**Listed records:**
◆ ◆ ◆ ◆ ◆
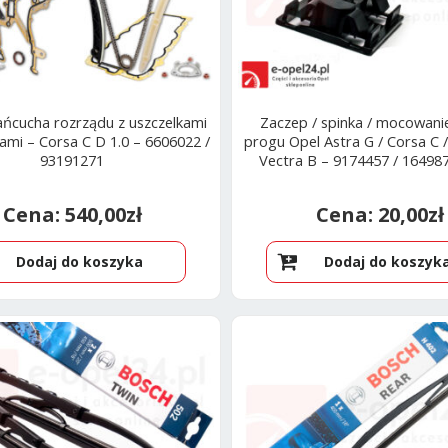
ańcucha rozrządu z uszczelkami
Zaczep / spinka / mocowani
ami – Corsa C D 1.0 – 6606022 /
progu Opel Astra G / Corsa C /
93191271
Vectra B – 9174457 / 164987 
540,00
zł
20,00
zł
Dodaj do koszyka
Dodaj do koszyk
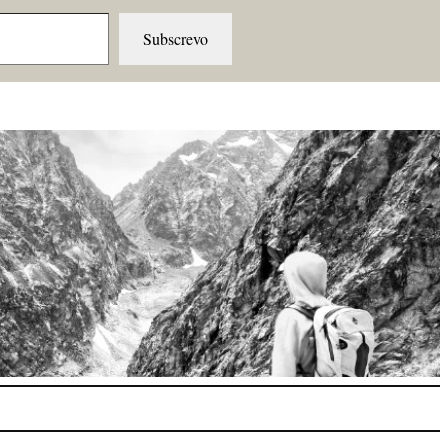
Subscrevo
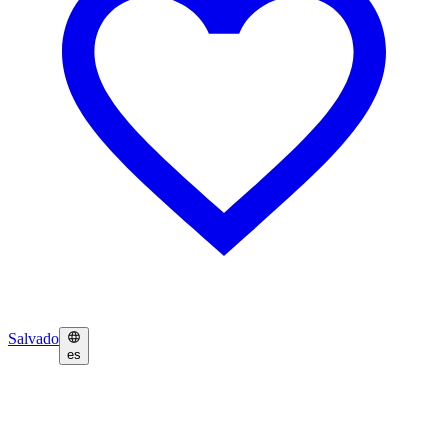
Salvado
es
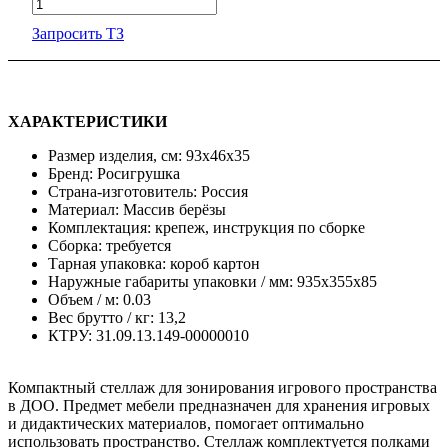
Запросить ТЗ
ХАРАКТЕРИСТИКИ
Размер изделия, см: 93x46x35
Бренд: Росигрушка
Страна-изготовитель: Россия
Материал: Массив берёзы
Комплектация: крепеж, инструкция по сборке
Сборка: требуется
Тарная упаковка: короб картон
Наружные габариты упаковки / мм: 935х355х85
Объем / м: 0.03
Вес брутто / кг: 13,2
КТРУ: 31.09.13.149-00000010
Компактный стеллаж для зонирования игрового пространства
в ДОО. Предмет мебели предназначен для хранения игровых
и дидактических материалов, помогает оптимально
использовать пространство. Стеллаж комплектуется полками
◆ ◆ ◆ ◆ ◆
**Task to carry out:** Omit every picture while copying the listing above exactly.

**Response:**
ańcucha rozrządu z uszczelkami
Zaczep / spinka / mocowani
ami – Corsa C D 1.0 – 6606022 /
progu Opel Astra G / Corsa C /
93191271
Vectra B – 9174457 / 164987 
540,00
zł
20,00
zł
Dodaj do koszyka
Dodaj do koszyk
Subscrevo
Salvado
es
Запросить ТЗ
ХАРАКТЕРИСТИКИ
Размер изделия, см: 93x46x35
Бренд: Росигрушка
Страна-изготовитель: Россия
Материал: Массив берёзы
Комплектация: крепеж, инструкция по сборке
Сборка: требуется
Тарная упаковка: короб картон
Наружные габариты упаковки / мм: 935х355х85
Объем / м: 0.03
Вес брутто / кг: 13,2
КТРУ: 31.09.13.149-00000010
Компактный стеллаж для зонирования игрового пространства
в ДОО. Предмет мебели предназначен для хранения игровых
и дидактических материалов, помогает оптимально
использовать пространство. Стеллаж комплектуется полками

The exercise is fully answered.